__PROBLEM STATEMENT__.
Output the span of lines from the one that contains "Ул. Оборонная 102В" through the end of the records, inclusive, exactly as written and free of pictures.

__GIVEN DATA__.
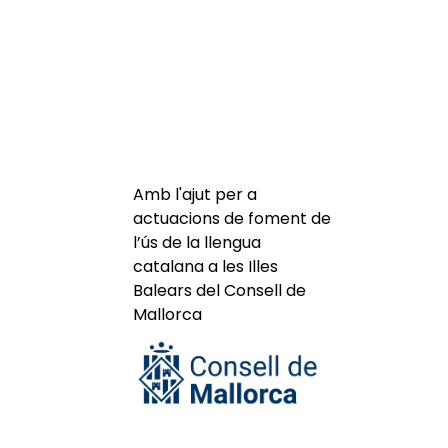
Amb l'ajut per a
actuacions de foment de
l’ús de la llengua
catalana a les Illes
Balears del Consell de
Mallorca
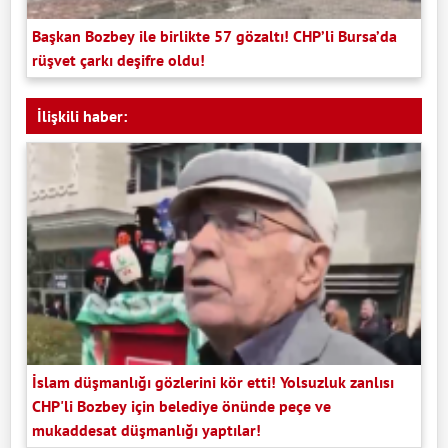
Başkan Bozbey ile birlikte 57 gözaltı! CHP’li Bursa’da
rüşvet çarkı deşifre oldu!
İlişkili haber:
İslam düşmanlığı gözlerini kör etti! Yolsuzluk zanlısı
CHP'li Bozbey için belediye önünde peçe ve
mukaddesat düşmanlığı yaptılar!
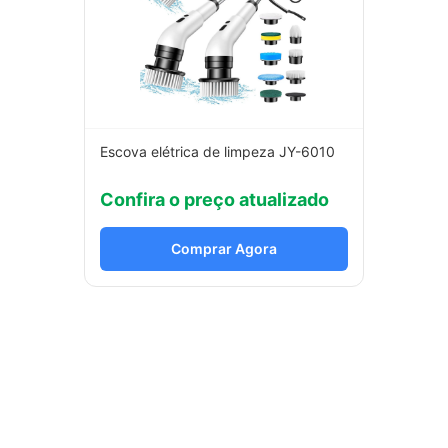
Escova elétrica de limpeza JY-6010
Confira o preço atualizado
Comprar Agora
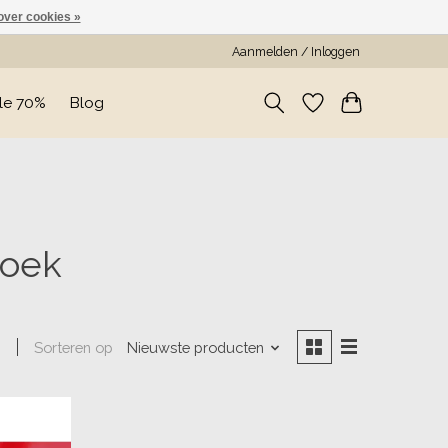
over cookies »
Aanmelden / Inloggen
le 70%
Blog
roek
Sorteren op
Nieuwste producten
n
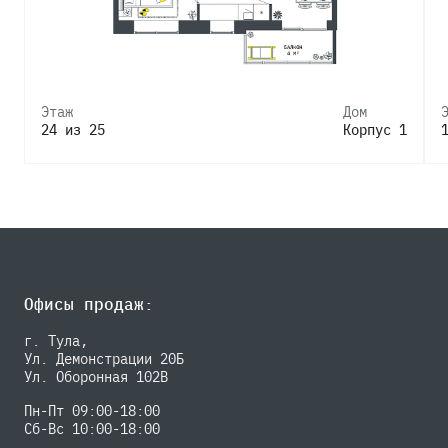
Этаж
Дом
24 из 25
Корпус 1
Офисы продаж:
г. Тула,
Ул. Демонстрации 20Б
Ул. Оборонная 102В
Пн-Пт 09:00-18:00
Сб-Вс 10:00-18:00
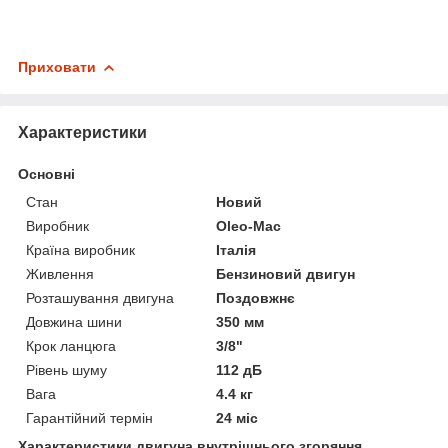
Приховати
Характеристики
Основні
Стан
Новий
Виробник
Oleo-Mac
Країна виробник
Італія
Живлення
Бензиновий двигун
Розташування двигуна
Поздовжнє
Довжина шини
350 мм
Крок ланцюга
3/8"
Рівень шуму
112 дБ
Вага
4.4 кг
Гарантійний термін
24 міс
Характеристики двигуна внутрішнього згоряння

__SOLUTION__.
Ул. Оборонная 102В
Пн-Пт 09:00-18:00
Сб-Вс 10:00-18:00
Приховати
Характеристики
Основні
Стан
Новий
Виробник
Oleo-Mac
Країна виробник
Італія
Живлення
Бензиновий двигун
Розташування двигуна
Поздовжнє
Довжина шини
350 мм
Крок ланцюга
3/8"
Рівень шуму
112 дБ
Вага
4.4 кг
Гарантійний термін
24 міс
Характеристики двигуна внутрішнього згоряння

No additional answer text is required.